La bacchanale va se poursuivre jusqu'au soir. Pendant ce temps, au Palais Bourbon,
se décide le sort de la France et de la monarchie.
A la chambre des députés, certains élus,
tel Adolphe Thiers, ne font qu'una apparition avant de courir se mettre en sûreté.
L'annonce de l'abdication de Louis Philippe en faveur du jeune comte de Paris
a semé la confusion, et la Chambre est désorientée. La majorité et la minorité
sont toutes deux réduites à l'impuissance, dépassées par les événements.
Cependant,
la duchesse Hélène d'Orléans, la veuve du fils aîné de Louis Philippe, accompagnée
de ses fils, les petits ducs Philippe de Paris et Robert de Chartres, ainsi
que de son beau frère, le duc de Nemours, deuxième fils du roi, s'empresse de
se présenter devant les députés pour faire accepter le nouveau roi et proclamer
la régence. Très digne, en habits de deuil, la duchesse prend la parole devant
l'hémicycle en pleine effervescence. "Mon
fils et moi voulons recevoir le pouvoir de la volonté nationale. Nous attendons
avec confiance la résolution qui va être prise. Quoi qu'il arrive, j'élèverai
mon fils dans l'amour de ce pays et le respect de la liberté". Le
député André Dupin monte à la tribune et, en deux mots, propose de revenir sur
la loi de 1842, qui à la mort du duc Ferdinand d'Orléans organisait la régence
aux dépens de la veuve du défunt et au profit du prince le plus proche, le duc
de Nemours. Or, la duchesse est indubitablement plus populaire que son beau
frère, et quelques élus se rappellent qu'en 1842 elle était soutenue par Alphonse
de Lamartine et Odilon Barrot, aujourd'hui en première ligne du mouvement révolutionnaire.

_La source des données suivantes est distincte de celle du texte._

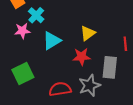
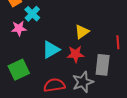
cyan triangle: (52, 41) -> (51, 50), moved

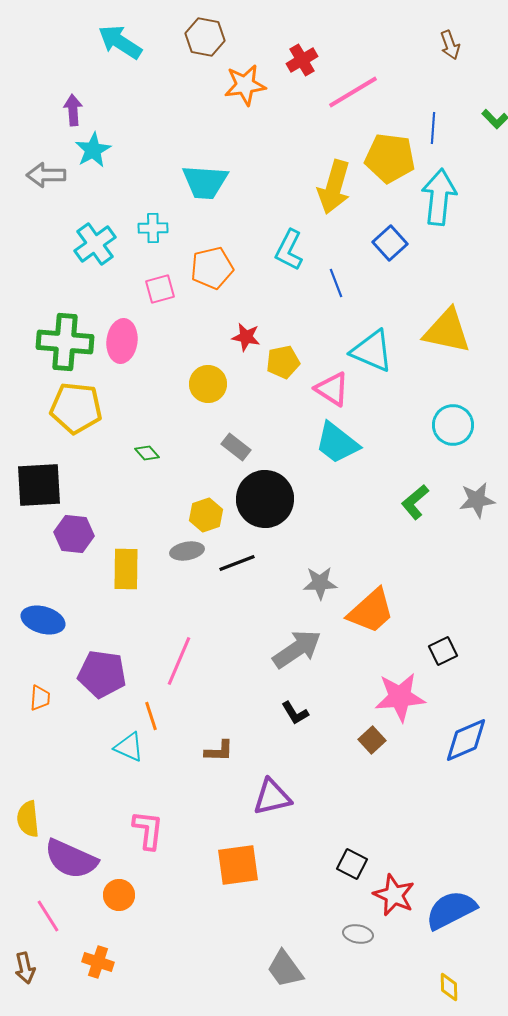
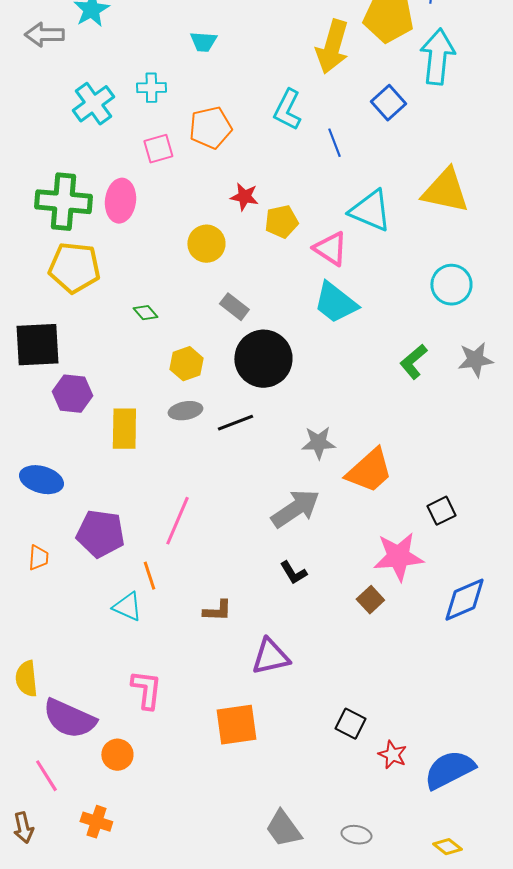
cyan trapezoid: (205, 182) -> (203, 42), size x0.6
yellow hexagon: (206, 515) -> (186, 364), moved
red star: (394, 895) -> (392, 755), size x0.7
gray ellipse: (358, 934) -> (356, 835), moved
yellow diamond: (449, 987) -> (447, 847), turned -52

Si Dupin envisage de voir la régence confiée
à la duchesse d'Orléans, Adolphe Crémieux, de l'opposition libérale, propose,
sous les acclamations du peuple, qu'un Gouvernement provisoire soit mis en place.
Odilon Barrot, chef de l'opposition dynastique, monte à la tribune et s'exclame
: "Notre devoir est tout tracé, la
Couronne de Juillet repose sur la tête d'un enfant et d'une femme".

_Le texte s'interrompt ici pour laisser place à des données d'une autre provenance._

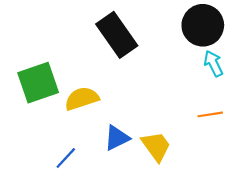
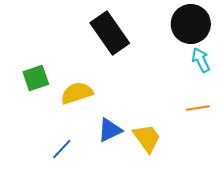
green square: (38, 83) -> (36, 78), size x0.7

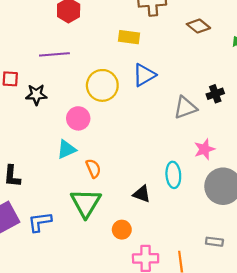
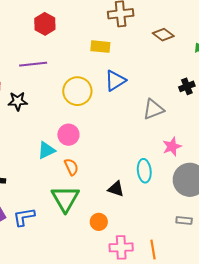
black cross: (215, 94) -> (187, 86), moved
pink circle: (78, 118) -> (68, 135), moved
gray rectangle: (214, 242) -> (184, 220), moved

Les parlementaires se redressent et applaudissent. La foule, elle, se tait...
La duchesse d'Orléans de lève de son banc, semble vouloir parler, écoute de
timides conseils, puis se rassied. Elle vient de laisser passer sa chance! Odilon
Barrot achève son discours sans parvenir à convaincre. A ce moment, la foule,
qui a envahi l'hémicycle, est refoulée vers les bancs des députés par des hommes
en armes, qui, menés par quelques officiers de la Garde Nationale, entrent dans
la salle des débats. Certains élus pris de peur cèdent la place et quittent
les lieux. Le président décide de suspendre la séance. Mais une telle séance
ne se suspend pas... Crémieux, Lamartine et Ledru Rollin se précipitent d'un
seul élan à la tribune. Lamartine obtient le silence et entreprend un magnifique
éloge du courage de la duchesse d'Orléans. Le peuple, jamais insensible aux
sentiments généreux, applaudit. Les députés respirent. Mais, bientôt, le poète
politicien demande lui aussi qu'un Gouvernement provisoire soit nommé...

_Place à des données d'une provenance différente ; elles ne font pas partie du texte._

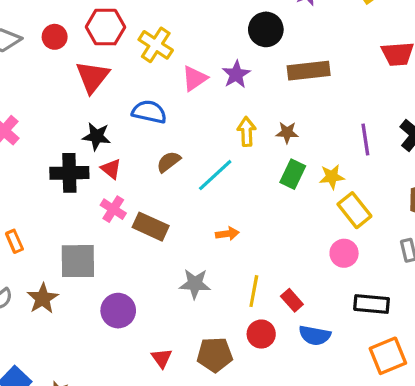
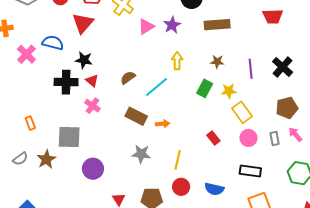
blue semicircle: (149, 112) -> (53, 43), moved
brown star: (287, 133) -> (217, 62), moved
brown rectangle: (151, 227) -> (136, 116), moved
pink circle: (344, 253) -> (248, 138), moved
red rectangle: (292, 300) -> (213, 138), moved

Alors que Lamartine vient de lâcher la
monarchie, la porte de la tribune des journalistes vole en éclats sous la pression
d'une foule en armes. Un des arrivants pointe son fusil sur le président et
l'orateur; ses compagnons font mine de mettre en joue l'Assemblée. Des amis
dévoués entraînent rapidement la duchesse d'Orléans et ses fils hors de la salle.
Le président quitte le perchoir, et ce qui restait de conservateurs se disperse...
Le peuple se vautre sur les bancs du centre en s'écriant : "Prenons
la place des vendus!" Sous les cris de "Vive
la République", Lamartine continue sa harangue. Un
semblant de calme revient quand il prononce les noms des membres du Gouvernement
provisoire. Puis un cri retentit : "A
l'Hôtel de Ville!" Le poète saisit la balle au bond
: "Oui, à l'Hôtel de Ville!" et quitte le Palais Bourbon en
entraînant la foule. L'Hôtel de Ville, c'est le coeur du Paris populaire.
Les manifestants s'y rendent en cortège. Là, la République est proclamée et
lecture est donnée de la liste des membres du Gouvernement provisoire. Les sept
républicains et les quatre socialistes désignés (dont Dupont de l'Eure, président,
et Lamartine, aux Affaires Etrangères) ne savent pas encore qu'un autre Gouvernement
a été formé autour du républicain Louis Blanc...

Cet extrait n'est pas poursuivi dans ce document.